Fever, cough and shortness of breath or difficulty breathing are the main symptoms. If you develop them, call your GP, the HSE phoneline at 1850 24 1850. If you're seriously ill call 112 or 999. Don't visit GP, pharmacy or hospital unless you are told to do so.
Prepare a hospital bag. This should include your emergency contact, list of medications, information on planned care appointments and anything you need for an overnight stay. If you have an advanced care plan, that should also be included.
I live on my own, how will I get food and medicine without going out?
Obviously, you can get help from family, friends and neighbours who adhere to guidelines. Use online services if necessary.
But if none of these options are available, the Government says it is putting in place assistance through the local authorities, working with the voluntary sector to ensure you can have access to food, supplies and medicine.
It says each local authority will publish contact details.

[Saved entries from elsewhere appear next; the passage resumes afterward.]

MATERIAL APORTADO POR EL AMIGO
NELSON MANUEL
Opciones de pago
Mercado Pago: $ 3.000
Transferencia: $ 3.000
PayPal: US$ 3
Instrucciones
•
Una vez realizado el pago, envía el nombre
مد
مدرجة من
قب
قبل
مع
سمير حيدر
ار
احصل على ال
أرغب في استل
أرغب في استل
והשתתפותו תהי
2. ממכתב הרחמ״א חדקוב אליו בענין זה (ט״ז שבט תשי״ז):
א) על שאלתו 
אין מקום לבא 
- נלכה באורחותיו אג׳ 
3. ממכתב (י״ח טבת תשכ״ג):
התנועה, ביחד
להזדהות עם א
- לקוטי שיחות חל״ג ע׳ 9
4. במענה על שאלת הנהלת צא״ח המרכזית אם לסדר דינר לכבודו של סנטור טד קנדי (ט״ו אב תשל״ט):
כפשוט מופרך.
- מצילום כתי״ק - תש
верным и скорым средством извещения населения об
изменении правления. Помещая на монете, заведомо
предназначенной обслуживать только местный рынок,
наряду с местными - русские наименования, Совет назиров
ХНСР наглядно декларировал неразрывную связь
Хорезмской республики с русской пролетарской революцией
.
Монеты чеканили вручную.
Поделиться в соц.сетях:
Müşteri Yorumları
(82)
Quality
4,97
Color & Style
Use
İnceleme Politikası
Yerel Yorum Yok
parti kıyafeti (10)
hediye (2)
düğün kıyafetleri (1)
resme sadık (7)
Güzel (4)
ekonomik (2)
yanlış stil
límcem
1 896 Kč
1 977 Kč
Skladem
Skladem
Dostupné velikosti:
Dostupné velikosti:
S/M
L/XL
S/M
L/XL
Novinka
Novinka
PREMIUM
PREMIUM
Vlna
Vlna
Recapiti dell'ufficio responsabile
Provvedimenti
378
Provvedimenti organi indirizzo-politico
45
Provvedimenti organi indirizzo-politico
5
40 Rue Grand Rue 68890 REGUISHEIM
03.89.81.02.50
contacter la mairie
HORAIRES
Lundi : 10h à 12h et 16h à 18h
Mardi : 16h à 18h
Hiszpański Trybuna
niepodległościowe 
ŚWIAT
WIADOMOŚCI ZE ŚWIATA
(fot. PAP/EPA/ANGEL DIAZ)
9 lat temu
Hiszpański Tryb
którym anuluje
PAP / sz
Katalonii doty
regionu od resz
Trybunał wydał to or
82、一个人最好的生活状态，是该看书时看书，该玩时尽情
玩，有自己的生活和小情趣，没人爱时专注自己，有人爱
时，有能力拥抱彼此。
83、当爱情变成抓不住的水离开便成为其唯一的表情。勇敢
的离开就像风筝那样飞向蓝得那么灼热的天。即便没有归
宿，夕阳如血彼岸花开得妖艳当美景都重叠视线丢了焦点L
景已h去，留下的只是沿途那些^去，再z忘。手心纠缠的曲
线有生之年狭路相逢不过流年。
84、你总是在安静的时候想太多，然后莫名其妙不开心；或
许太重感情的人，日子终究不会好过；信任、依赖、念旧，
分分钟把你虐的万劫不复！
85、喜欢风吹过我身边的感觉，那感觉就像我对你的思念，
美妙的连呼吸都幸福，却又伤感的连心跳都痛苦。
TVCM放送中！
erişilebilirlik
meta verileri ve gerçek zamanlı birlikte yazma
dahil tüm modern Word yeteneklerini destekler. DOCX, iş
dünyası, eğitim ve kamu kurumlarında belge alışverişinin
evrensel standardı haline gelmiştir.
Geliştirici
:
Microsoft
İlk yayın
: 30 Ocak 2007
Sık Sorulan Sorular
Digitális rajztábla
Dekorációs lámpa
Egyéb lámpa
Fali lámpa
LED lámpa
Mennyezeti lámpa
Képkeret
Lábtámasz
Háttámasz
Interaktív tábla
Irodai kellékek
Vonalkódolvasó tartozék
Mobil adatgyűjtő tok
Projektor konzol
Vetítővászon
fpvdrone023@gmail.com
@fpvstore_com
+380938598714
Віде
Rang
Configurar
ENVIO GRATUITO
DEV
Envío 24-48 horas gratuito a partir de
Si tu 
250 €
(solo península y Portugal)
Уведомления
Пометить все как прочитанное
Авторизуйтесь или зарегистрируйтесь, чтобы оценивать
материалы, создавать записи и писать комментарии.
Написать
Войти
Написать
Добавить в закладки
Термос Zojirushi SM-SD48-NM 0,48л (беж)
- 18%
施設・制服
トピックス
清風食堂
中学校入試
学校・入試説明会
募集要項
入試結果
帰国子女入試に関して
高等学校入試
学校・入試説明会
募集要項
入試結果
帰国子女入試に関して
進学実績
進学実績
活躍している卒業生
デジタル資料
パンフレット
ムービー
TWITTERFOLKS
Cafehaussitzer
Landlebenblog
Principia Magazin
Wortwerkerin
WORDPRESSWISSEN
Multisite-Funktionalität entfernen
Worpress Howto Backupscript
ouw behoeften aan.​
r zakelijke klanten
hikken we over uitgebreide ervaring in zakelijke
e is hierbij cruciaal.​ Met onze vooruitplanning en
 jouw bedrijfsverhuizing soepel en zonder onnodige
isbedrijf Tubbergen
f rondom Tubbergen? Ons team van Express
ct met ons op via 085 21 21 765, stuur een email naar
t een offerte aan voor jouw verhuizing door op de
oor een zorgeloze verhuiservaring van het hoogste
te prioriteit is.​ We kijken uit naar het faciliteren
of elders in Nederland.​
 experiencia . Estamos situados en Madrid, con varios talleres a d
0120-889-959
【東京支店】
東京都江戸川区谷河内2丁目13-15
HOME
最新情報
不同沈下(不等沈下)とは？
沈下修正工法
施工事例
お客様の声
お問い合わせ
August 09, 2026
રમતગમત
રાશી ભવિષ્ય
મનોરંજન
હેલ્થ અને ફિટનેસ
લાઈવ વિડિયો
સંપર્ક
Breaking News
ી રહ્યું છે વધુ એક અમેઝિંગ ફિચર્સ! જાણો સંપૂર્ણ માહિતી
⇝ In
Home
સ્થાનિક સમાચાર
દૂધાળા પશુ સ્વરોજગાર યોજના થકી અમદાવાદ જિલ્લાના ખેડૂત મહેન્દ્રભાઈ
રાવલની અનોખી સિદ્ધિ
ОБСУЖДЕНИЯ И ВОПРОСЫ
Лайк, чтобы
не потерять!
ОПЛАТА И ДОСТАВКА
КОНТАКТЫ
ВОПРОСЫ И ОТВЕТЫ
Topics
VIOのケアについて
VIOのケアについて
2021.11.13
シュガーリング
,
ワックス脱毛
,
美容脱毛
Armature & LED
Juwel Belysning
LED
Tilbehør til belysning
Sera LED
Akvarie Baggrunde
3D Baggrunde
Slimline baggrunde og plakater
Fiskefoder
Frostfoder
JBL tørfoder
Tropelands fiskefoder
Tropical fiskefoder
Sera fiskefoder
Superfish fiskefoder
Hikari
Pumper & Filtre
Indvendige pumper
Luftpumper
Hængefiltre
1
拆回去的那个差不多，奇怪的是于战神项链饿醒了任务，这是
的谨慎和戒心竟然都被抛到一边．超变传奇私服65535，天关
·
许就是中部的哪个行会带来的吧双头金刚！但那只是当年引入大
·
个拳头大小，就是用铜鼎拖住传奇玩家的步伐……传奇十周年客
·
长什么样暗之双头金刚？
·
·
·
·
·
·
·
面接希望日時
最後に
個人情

Is there anyone I can call?
ALONE is providing a telephone support line seven days a week from 8am to 8pm at
This is for all older people and their families to contact if they would like any advice reassurance or additional support. Medically vulnerable people who are being advised to cocoon can also call this number.
You can also call the HSE phoneline at 1850241850 if you are worried about symptoms.
I have a medical appointment next week.. What will I do?
Seek access to medical assistance remotely - is the advice from the Government. Ring your GP, Consultant, hospital or clinic to get more information on your care.
I will find it very difficult not to have contact with the outside world. What can I do to protect my mental health?
The Government acknowledges these measures will contribute to increasing stress - for those with or without existing mental health needs.
If you are already receiving services for your mental health, you are advised to contact your keyworker or care coordinator or provider to review your plan. Pick up a phone and call a friend.
Call the Samaritans on 116 123
The Government advice recommends getting up and moving around as much as possible. - go into your garden if you have one but keep away from neighbours.
Spend time with the windows open - try to find a space to sit and get some natural sunlight.
Spend time with hobbies - read, cook or watch your favourite TV programme.
Try to eat healthily and try to avoid smoking, alchohol or drugs.
Try to stay in touch with friends and family over the phone or online and talk to them about how you're feeling.